Wednesday, October 1, 2025

Wolf Man

Image credit: Wikipedia
Horror is a genre that is not to everyone’s taste – honestly, mine included. The funny thing about that though, is that it is the genre that I have the most fun talking about. For all their predictability, cliches, and often rigid cinematic and narrative progression, it’s what horror movies do and what they explore is that turns me into a gleeful mad scientist dissecting a freshly dug-up corpse.

As you can probably tell, the most recent film I sat down and watched was a horror. Partner and I curled up for a Friday night, choosing to spend it with Leigh Whannell’s Wolf Man.

Upon receiving the news of the death of his father, Blake (Chrisopher Abbott) brings his wife Charlotte (Julia Garner) and daughter Ginger (Matilda Firth) to his family’s remote cabin in the Oregan woodlands. Upon arriving they get into a car accident and are then attacked by a strange monster. Blake receives a nasty scratch on his arm and while the monster stalks the permitter of the cabin, inside the family is suffering unknown horror as Blake slowly transforms into something bloodthirsty and unrecognisable.

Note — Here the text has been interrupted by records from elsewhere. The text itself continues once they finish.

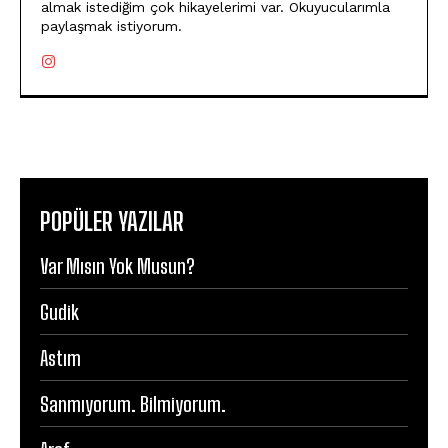
almak istediğim çok hikayelerimi var. Okuyucularımla
paylaşmak istiyorum.
POPÜLER YAZILAR
Var Mısın Yok Musun?
Gudik
Astım
Sanmıyorum. Bilmiyorum.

Beginning with a flashback of little boy Blake hunting with his father and then jumping forward thirty years to adult Blake being the film’s protagonist, Whannell’s rendition of Wolf Man is an allegory and exploration into the many faces toxic masculinity and abusive parent-offspring relationships. Terrified of his own father as a boy, Blake tries to be the opposite for Ginger, but we are quickly shown that while the two have a very loving and close relationship, there is still fear that manifests itself in overprotectiveness and a quick temper. The closeness of Blake and Ginger also isolates Charlotte who, at the film’s beginning, is very career-oriented and disassociates when she’s at home. Tragically, during the second act when the horror and suspense is leading the charge, the forgotten love between husband and wife is remembered, which makes the climactic third act very moving despite its predictability. We’re not talking David Kronenberg’s The Fly moving, but still very sad and dispiriting.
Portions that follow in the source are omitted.